Exercise data –
■ ■ ■

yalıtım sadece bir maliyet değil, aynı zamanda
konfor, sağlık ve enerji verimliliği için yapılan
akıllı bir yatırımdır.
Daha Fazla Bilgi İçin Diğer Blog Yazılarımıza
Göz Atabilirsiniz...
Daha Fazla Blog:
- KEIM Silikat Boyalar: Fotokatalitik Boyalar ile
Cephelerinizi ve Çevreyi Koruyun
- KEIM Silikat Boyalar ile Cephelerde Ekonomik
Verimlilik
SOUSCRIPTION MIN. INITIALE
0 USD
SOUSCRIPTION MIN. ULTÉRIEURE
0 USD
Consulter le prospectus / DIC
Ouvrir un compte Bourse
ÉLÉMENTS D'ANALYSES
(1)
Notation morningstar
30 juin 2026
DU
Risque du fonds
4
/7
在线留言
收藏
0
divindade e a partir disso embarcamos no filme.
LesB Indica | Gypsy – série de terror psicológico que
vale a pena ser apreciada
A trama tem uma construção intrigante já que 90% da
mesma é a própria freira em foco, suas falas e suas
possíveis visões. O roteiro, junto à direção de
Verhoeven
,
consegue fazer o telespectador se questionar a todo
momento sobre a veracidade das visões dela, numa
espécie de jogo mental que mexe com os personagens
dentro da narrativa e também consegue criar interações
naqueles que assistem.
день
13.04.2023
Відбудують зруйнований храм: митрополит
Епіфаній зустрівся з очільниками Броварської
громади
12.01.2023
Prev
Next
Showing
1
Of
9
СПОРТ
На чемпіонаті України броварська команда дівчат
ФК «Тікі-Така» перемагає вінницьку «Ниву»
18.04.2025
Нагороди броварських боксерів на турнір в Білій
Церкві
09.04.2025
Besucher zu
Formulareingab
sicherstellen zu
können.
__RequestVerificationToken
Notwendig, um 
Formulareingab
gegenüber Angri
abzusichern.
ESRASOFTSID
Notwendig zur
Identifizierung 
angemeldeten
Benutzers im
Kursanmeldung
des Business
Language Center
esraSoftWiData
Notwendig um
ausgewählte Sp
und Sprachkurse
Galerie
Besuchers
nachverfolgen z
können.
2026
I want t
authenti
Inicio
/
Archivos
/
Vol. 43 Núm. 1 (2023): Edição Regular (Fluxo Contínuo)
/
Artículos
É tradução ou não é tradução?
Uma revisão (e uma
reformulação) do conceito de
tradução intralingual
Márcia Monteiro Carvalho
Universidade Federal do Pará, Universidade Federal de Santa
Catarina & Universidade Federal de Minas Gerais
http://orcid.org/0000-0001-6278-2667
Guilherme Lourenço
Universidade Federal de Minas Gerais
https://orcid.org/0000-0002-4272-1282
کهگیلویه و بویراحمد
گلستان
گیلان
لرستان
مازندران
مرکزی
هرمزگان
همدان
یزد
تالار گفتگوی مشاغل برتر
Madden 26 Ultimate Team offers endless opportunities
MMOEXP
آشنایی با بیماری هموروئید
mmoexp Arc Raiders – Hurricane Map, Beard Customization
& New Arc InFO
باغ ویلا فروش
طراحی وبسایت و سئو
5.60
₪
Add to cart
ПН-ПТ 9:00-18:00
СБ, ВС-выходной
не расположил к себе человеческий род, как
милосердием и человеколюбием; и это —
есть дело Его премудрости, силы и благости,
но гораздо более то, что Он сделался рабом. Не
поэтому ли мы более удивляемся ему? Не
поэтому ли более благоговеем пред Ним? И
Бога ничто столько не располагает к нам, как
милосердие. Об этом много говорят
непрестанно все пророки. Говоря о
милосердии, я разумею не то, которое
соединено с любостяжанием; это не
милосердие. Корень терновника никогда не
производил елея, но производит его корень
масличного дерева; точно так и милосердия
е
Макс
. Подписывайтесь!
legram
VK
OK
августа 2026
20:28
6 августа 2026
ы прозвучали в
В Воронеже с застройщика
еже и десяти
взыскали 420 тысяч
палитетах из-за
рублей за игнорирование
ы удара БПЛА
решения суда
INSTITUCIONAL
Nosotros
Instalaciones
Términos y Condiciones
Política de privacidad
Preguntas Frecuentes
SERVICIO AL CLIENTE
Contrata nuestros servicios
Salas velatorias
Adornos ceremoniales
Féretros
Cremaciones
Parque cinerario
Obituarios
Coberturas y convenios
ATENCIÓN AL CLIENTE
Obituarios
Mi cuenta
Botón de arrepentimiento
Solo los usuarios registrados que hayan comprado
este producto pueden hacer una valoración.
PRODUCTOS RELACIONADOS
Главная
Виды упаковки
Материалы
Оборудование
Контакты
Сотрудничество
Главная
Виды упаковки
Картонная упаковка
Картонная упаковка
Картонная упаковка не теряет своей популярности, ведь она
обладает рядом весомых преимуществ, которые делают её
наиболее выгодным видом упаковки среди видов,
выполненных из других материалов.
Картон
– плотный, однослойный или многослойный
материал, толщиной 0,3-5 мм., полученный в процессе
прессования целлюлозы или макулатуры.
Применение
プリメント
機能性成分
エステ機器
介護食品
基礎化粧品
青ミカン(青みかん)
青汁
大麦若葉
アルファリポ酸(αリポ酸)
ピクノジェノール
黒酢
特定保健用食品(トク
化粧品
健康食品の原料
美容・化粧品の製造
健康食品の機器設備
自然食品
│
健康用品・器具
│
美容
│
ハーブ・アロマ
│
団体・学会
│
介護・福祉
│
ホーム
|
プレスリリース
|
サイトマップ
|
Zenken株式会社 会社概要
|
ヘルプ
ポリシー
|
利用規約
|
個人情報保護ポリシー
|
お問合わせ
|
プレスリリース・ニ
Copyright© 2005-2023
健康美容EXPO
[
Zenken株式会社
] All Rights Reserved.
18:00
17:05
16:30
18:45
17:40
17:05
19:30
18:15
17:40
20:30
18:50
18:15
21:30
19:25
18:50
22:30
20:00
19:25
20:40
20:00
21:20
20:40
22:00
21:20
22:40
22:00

■ ■ ■

Directions – Look through the entries above. Copy each line in which the string "Silikat" occurs.

Exercise result –
- KEIM Silikat Boyalar: Fotokatalitik Boyalar ile
- KEIM Silikat Boyalar ile Cephelerde Ekonomik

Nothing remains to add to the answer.